Write the entries out again. Every character must match.

· · · · · · ·

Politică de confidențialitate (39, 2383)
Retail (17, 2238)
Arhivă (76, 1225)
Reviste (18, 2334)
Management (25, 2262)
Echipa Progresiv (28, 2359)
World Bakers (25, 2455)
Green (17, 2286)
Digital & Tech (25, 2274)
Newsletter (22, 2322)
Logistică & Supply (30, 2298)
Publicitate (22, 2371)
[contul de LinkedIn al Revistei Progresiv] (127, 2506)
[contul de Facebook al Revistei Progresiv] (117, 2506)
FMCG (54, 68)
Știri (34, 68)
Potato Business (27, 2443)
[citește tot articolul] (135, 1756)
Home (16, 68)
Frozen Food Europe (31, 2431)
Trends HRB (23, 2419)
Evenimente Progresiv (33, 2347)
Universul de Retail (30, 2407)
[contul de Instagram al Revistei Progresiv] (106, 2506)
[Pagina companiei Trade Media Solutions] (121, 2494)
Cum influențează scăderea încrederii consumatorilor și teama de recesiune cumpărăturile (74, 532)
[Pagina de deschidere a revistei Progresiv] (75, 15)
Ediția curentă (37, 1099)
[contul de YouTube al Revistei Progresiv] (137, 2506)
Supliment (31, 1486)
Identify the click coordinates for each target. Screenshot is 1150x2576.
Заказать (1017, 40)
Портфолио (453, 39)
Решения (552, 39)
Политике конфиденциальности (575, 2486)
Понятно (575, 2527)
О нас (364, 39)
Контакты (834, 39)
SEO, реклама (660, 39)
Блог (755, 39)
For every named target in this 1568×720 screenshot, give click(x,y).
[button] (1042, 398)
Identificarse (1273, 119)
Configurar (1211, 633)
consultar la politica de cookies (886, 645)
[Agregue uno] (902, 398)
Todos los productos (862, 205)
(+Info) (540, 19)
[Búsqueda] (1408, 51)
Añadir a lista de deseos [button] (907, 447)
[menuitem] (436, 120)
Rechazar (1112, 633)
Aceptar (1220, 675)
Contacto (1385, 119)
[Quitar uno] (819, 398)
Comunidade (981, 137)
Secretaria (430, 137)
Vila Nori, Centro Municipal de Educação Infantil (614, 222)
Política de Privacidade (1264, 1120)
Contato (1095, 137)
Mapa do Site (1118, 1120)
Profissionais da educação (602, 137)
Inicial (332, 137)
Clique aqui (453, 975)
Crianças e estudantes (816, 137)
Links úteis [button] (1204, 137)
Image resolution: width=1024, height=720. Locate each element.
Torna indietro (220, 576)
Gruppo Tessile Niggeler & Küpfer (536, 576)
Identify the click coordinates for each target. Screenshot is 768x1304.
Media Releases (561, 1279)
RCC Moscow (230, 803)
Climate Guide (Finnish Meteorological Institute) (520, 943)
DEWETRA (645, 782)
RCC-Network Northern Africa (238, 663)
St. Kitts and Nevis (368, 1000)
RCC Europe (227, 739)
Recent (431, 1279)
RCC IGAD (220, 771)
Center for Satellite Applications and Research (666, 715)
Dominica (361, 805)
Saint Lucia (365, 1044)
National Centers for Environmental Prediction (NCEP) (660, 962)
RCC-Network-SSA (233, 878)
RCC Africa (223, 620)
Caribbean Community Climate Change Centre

· · · · · · ·

Solution below →
Politică de confidențialitate (39, 2383)
Retail (17, 2238)
Arhivă (76, 1225)
Reviste (18, 2334)
Management (25, 2262)
Echipa Progresiv (28, 2359)
World Bakers (25, 2455)
Green (17, 2286)
Digital & Tech (25, 2274)
Newsletter (22, 2322)
Logistică & Supply (30, 2298)
Publicitate (22, 2371)
[contul de LinkedIn al Revistei Progresiv] (127, 2506)
[contul de Facebook al Revistei Progresiv] (117, 2506)
FMCG (54, 68)
Știri (34, 68)
Potato Business (27, 2443)
[citește tot articolul] (135, 1756)
Home (16, 68)
Frozen Food Europe (31, 2431)
Trends HRB (23, 2419)
Evenimente Progresiv (33, 2347)
Universul de Retail (30, 2407)
[contul de Instagram al Revistei Progresiv] (106, 2506)
[Pagina companiei Trade Media Solutions] (121, 2494)
Cum influențează scăderea încrederii consumatorilor și teama de recesiune cumpărăturile (74, 532)
[Pagina de deschidere a revistei Progresiv] (75, 15)
Ediția curentă (37, 1099)
[contul de YouTube al Revistei Progresiv] (137, 2506)
Supliment (31, 1486)
Identify the click coordinates for each target. Screenshot is 1150x2576.
Заказать (1017, 40)
Портфолио (453, 39)
Решения (552, 39)
Политике конфиденциальности (575, 2486)
Понятно (575, 2527)
О нас (364, 39)
Контакты (834, 39)
SEO, реклама (660, 39)
Блог (755, 39)
For every named target in this 1568×720 screenshot, give click(x,y).
[button] (1042, 398)
Identificarse (1273, 119)
Configurar (1211, 633)
consultar la politica de cookies (886, 645)
[Agregue uno] (902, 398)
Todos los productos (862, 205)
(+Info) (540, 19)
[Búsqueda] (1408, 51)
Añadir a lista de deseos [button] (907, 447)
[menuitem] (436, 120)
Rechazar (1112, 633)
Aceptar (1220, 675)
Contacto (1385, 119)
[Quitar uno] (819, 398)
Comunidade (981, 137)
Secretaria (430, 137)
Vila Nori, Centro Municipal de Educação Infantil (614, 222)
Política de Privacidade (1264, 1120)
Contato (1095, 137)
Mapa do Site (1118, 1120)
Profissionais da educação (602, 137)
Inicial (332, 137)
Clique aqui (453, 975)
Crianças e estudantes (816, 137)
Links úteis [button] (1204, 137)
Image resolution: width=1024, height=720. Locate each element.
Torna indietro (220, 576)
Gruppo Tessile Niggeler & Küpfer (536, 576)
Identify the click coordinates for each target. Screenshot is 768x1304.
Media Releases (561, 1279)
RCC Moscow (230, 803)
Climate Guide (Finnish Meteorological Institute) (520, 943)
DEWETRA (645, 782)
RCC-Network Northern Africa (238, 663)
St. Kitts and Nevis (368, 1000)
RCC Europe (227, 739)
Recent (431, 1279)
RCC IGAD (220, 771)
Center for Satellite Applications and Research (666, 715)
Dominica (361, 805)
Saint Lucia (365, 1044)
National Centers for Environmental Prediction (NCEP) (660, 962)
RCC-Network-SSA (233, 878)
RCC Africa (223, 620)
Caribbean Community Climate Change Centre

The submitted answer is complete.